Enfield’s STR Holdings said its fourth-quarter loss increased more than three-fold, largely due to its income tax bill.
The solar-encapsulant maker booked a net loss of $13.4 million, or $1.38 per diluted share, up from a net loss of $3.7 million, or 26 cents, in the fourth quarter of 2013.
The loss came despite an increase in net sales, which grew over the year from $6.7 million to $9.2 million — the result of gaining more Chinese customers, STR said.
For the full year, STR lost $23.6 million, or $2.16 per diluted share, compared to a 2013 loss of $18.3 million, or $1.32.
The recent quarter included a nearly $7 million income tax charge, compared to a $3 million tax benefit in the final quarter of 2013.
STR said it has signed a supply agreement with an affiliate of Zhenfa New Energy, which acquired a majority stake in STR in December for $21.7 million.
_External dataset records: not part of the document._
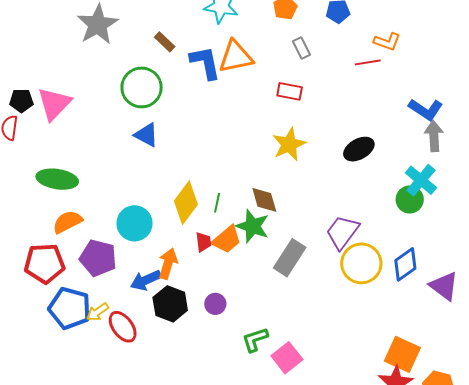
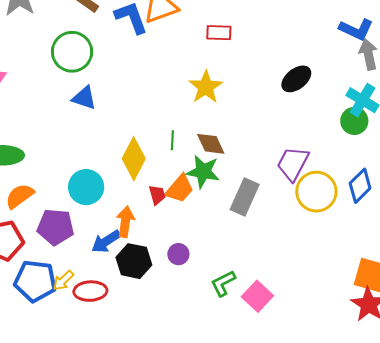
yellow star: (289, 144) -> (206, 87), moved
green line: (217, 203) -> (172, 140), moved
red ellipse: (123, 327) -> (90, 291), turned -48

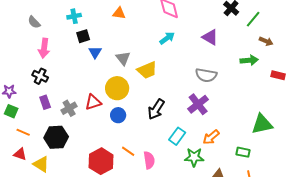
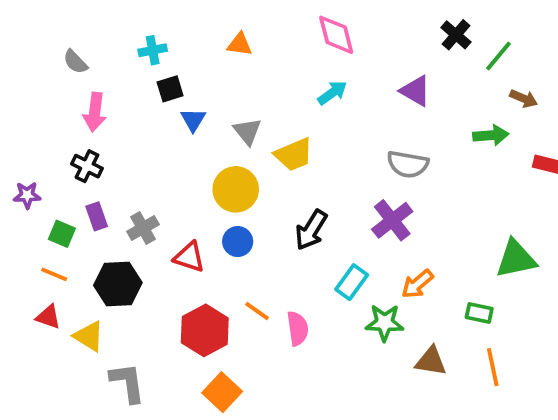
red triangle: (93, 102) -> (189, 257), moved, turned 36
green square: (11, 111) -> (62, 234), moved

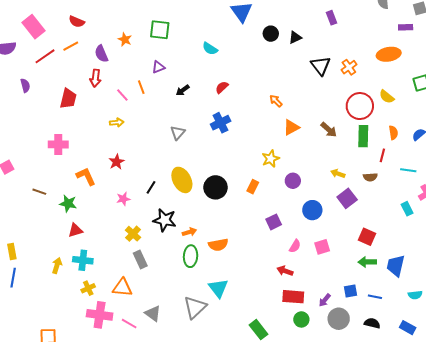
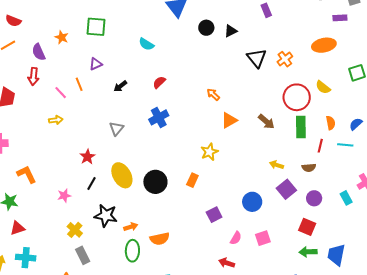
red star: (117, 162) -> (87, 157), moved
cyan line: (408, 170) -> (345, 145), moved
purple circle: (293, 181) -> (314, 198), moved

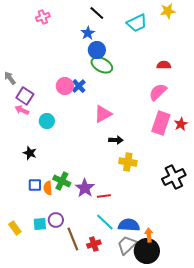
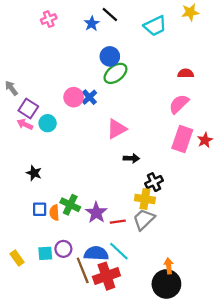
blue star: (88, 33) -> (92, 24), moved
green ellipse: (102, 65) -> (115, 73), turned -65
cyan circle: (47, 121) -> (48, 123), moved
yellow cross: (128, 162) -> (145, 199), moved
black cross: (174, 177) -> (154, 182), moved, size x0.7
blue semicircle: (129, 225) -> (96, 253), moved
red cross: (94, 244) -> (106, 276), size x1.6
gray trapezoid: (127, 245) -> (144, 219), moved

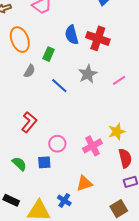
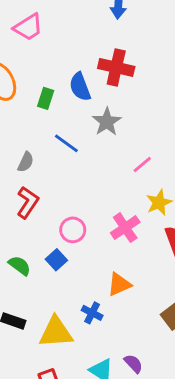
blue semicircle: (72, 35) -> (80, 87), moved
gray semicircle: (29, 71) -> (26, 162), moved
pink line: (119, 80) -> (142, 164), moved
blue square: (44, 162) -> (56, 260), turned -32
Under the agreement, STR will sell 500 megawatts worth of encapsulants annually to Zhangjiagang Huhui Segpv Co. Ltd. Orders are expected to begin in the second quarter.
Zhenfa acquired a majority stake in STR in December for $21.7 million.
STR is now manufacturing its products in Zhenfa’s factory in the eastern Chinese city of Suzhou. The factory became fully operational in November, giving STR a total of 2.2 gigawatts of production capacity in China.